Spanish Town, Jamaica
June 1761
THERE WAS A SNAKE on the d
rawing-room table. A small snake, but still. Lord John Grey wondered whether to say anything about it.
The governor, appearing quite oblivious of the coiled reptile’s presence, picked up a cut-crystal decanter that stood not six inches from the snake. Perhaps it was a pet, or perhaps the residents of Jamaica were accustomed to keeping a tame snake in residence, to kill rats. Judging from the number of rats Grey had seen since leaving the ship, this was sensible—though this particular snake didn’t appear large enough to take on even your average mouse.
The wine was decent, but served at body heat, and it seemed to pass directly through Grey’s gullet and into his blood. He’d had nothing to eat since before dawn and felt the muscles of his lower back begin to tingle and relax. He put the glass down; he wanted a clear head.
“I cannot tell you, sir, how happy I am to receive you,” said the governor, putting down his own glass, empty. “The position is acute.”
“So you said in your letter to Lord North. The situation has not changed appreciably since then?” It had been nearly three months since that letter was written; a lot could change in three months.
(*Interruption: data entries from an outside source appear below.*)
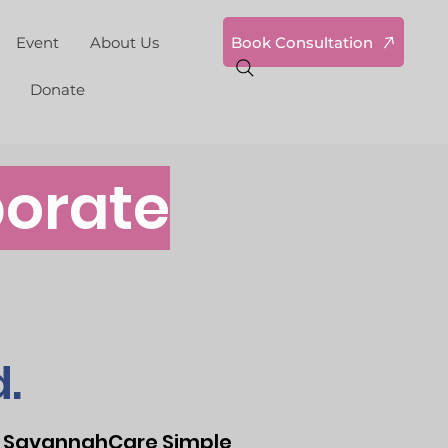
Book Consultation
Event
About Us
Donate
orate
.
 at SavannahCare Simple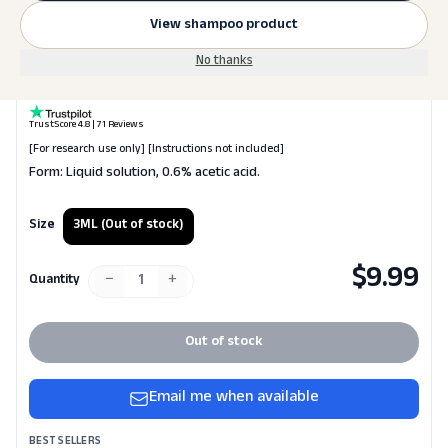
View shampoo product
Laboratory Supplies
No thanks
AA (Acetic Acid) Water
TrustScore 4.8 | 71 Reviews
[For research use only] [Instructions not included]
Form: Liquid solution, 0.6% acetic acid.
Size
3ML
(Out of stock)
$
9.99
−
+
1
Quantity
Out of stock
Email me when available
BEST SELLERS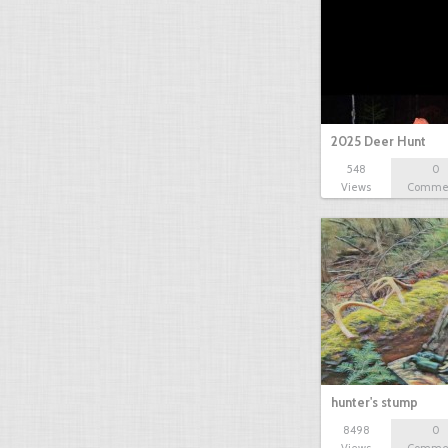
2025 Deer Hunt
548
0
Views
Comme
hunter's stump
8498
0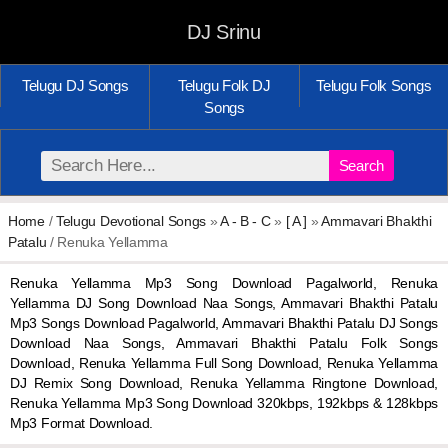
DJ Srinu
Telugu DJ Songs
Telugu Folk DJ
Telugu Folk Songs
Songs
Search
Home
/
Telugu Devotional Songs
»
A - B - C
»
[ A ]
»
Ammavari Bhakthi
Patalu
/ Renuka Yellamma
Renuka Yellamma Mp3 Song Download Pagalworld, Renuka
Yellamma DJ Song Download Naa Songs, Ammavari Bhakthi Patalu
Mp3 Songs Download Pagalworld, Ammavari Bhakthi Patalu DJ Songs
Download Naa Songs, Ammavari Bhakthi Patalu Folk Songs
Download, Renuka Yellamma Full Song Download, Renuka Yellamma
DJ Remix Song Download, Renuka Yellamma Ringtone Download,
Renuka Yellamma Mp3 Song Download 320kbps, 192kbps & 128kbps
Mp3 Format Download.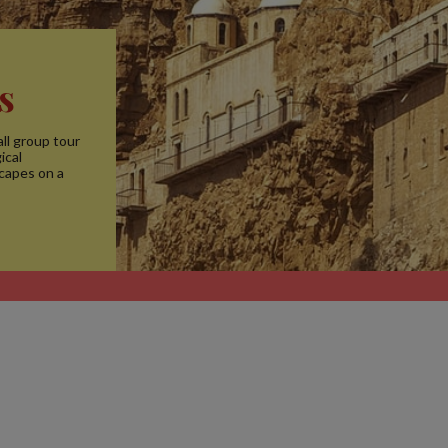
s
ll group tour
ical
scapes on a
He thought Governor Warren shuddered, despite the temperature in the room.
“It has become worse,” the governor said, picking up the decanter. “Much worse.”
Grey felt his shoulders tense, but spoke calmly.
“In what way? Have there been more—” He hesitated, searching for the right word. “More demonstrations?” It was a mild word to describe the burning of cane fields, the looting of plantations, and the wholesale liberation of slaves.
Warren gave a hollow laugh. His handsome face was beading with sweat. There was a crumpled handkerchief on the arm of his chair, and he picked it up to mop at his skin. He hadn’t shaved this morning—or, quite possibly, yesterday; Grey could hear the faint rasp of his dark whiskers on the cloth.
“Yes. More destruction. They burnt a sugar press last month, though still in the remoter parts of the island. Now, though…” He paused, licking dry lips as he poured more wine. He made a cursory motion toward Grey’s glass, but Grey shook his head.